Computers completely shifted the potential of the future past the realm of imagination. I was born in the late 80s, and watched the trajectory of technology with anticipation. My father, a programmer, was heavily into technology - and he could not imagine what I imagined. He couldn't imagine basic things in the 90s, like widely available terabyte hard drives in the future, or what they would be used for. I knew they were coming, because quality video files were just too large. When PDAs came out, I patiently waited years for a version with mobile internet (smartphones). These are the things I thought were "obvious" progressions, and they happened.
But I also imagined that technology would work as a system. It doesn't. Everything is fractured and isolated.
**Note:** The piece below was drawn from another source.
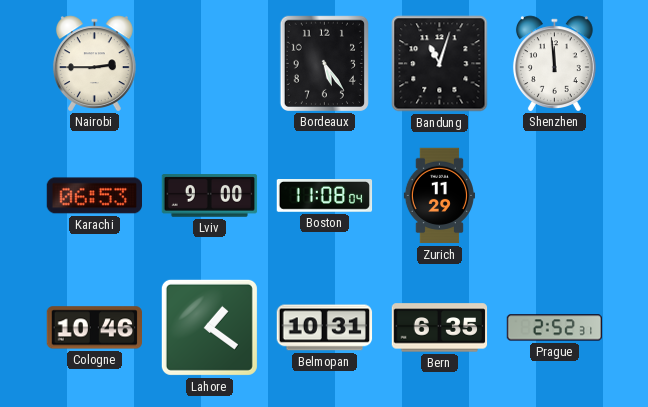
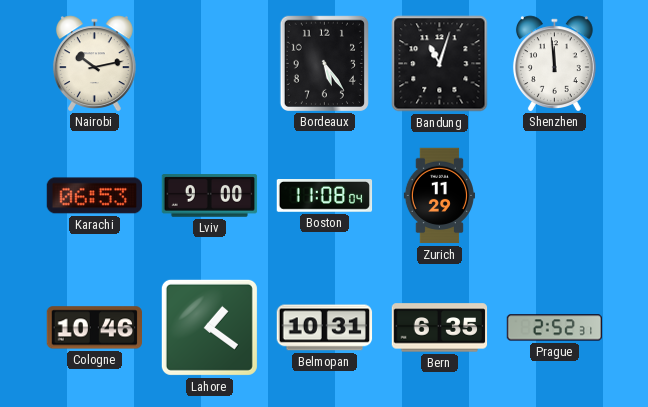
Nairobi: 2:45 -> 10:13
>"It’s been a minute since we’ve seen anything new from tech that has truly improved most people’s existence."
That's not much to do with the tech getting worse and everything to do with how the tech is being applied.
Search sucks! Why? The focus is on profit. Someone connected a thermometer and found that the users are basically stupid, so why bother anything that requires effort.
Amazon bad, bad, bad. But nothing to do with bad tech, it's all in how it's being applied.
Yes, he does make the same point, even to profit being the driver. But the overriding message here is tech is shit, and that's not so. People are.
but when talking about what i consider legit products: 1. The difference may make something improved to one person but worse for someone else - i find most times the older os's faster with windows and android. part of that reason is the include graphical transitions and animations when doing things. turning them off makes them feel fast like the older versions. there are more features, hardware support, ect one person may dislike not need those new features or animations but most do like them 2. Adapting to changing circumstances - When google started out no body knew or maybe even had a strong reason to manipulate google results. Google itself might be significantly better but the internet and people using it has changed its not the Tech that degraded its the people using and manipulating it creating new challenges that were never faced before. 3. In the past it may have worked better for you but now it is more sustainable/better for everyone - in a extreme example during the dot com boom i could make money ($20-$30) just by having a ad bar at the bottom of my screen for a few hours a day(even when i wasnt on it). But the only way it worked was because a bunch of idiot investors were loosing a ton of money. Has advertising got worse? to me sure but in reality they just went to a reasonable business model as much as i would prefer to get paid good money for having ad's on my screen.
All that being said are there companies who make tech worse just for greed and profit absolutely, but its not a black and white situation and there is a lot more factors than people usually realize.
one of my "it got worse" but not really experiences is with phones when phones were analog for my normal use case of making local phone calls when there were just land lines calls, were always clear no latency issues and extremely rarely had issues. now with digital and voip there can be delay's and choppiness and audio cutting in and out and really low quality audio and i sometimes complain about how it used to just work. but really i can now call anywhere in the world for free, have cheap and easy to setup phones with amazing features not depend on one phone company and can easily switch between. so ya in the most common calling situation its worse but overall its so so much better.
What’s on my desk at work? A polycom integrated with zoom. It’s absolutely awful. It lags. The quality is terrible. The interface is bad. Why isn’t there a landline in my desk at work? Well, because the technology improved.
It's hard for me to take grumbles like this seriously when I've heard the same thing so many times before. Back in the "good old days", there were plenty of loud people complaining how bad it was compared to times before.
I personally think that although it is a lot more commercialized, the Internet is way better now.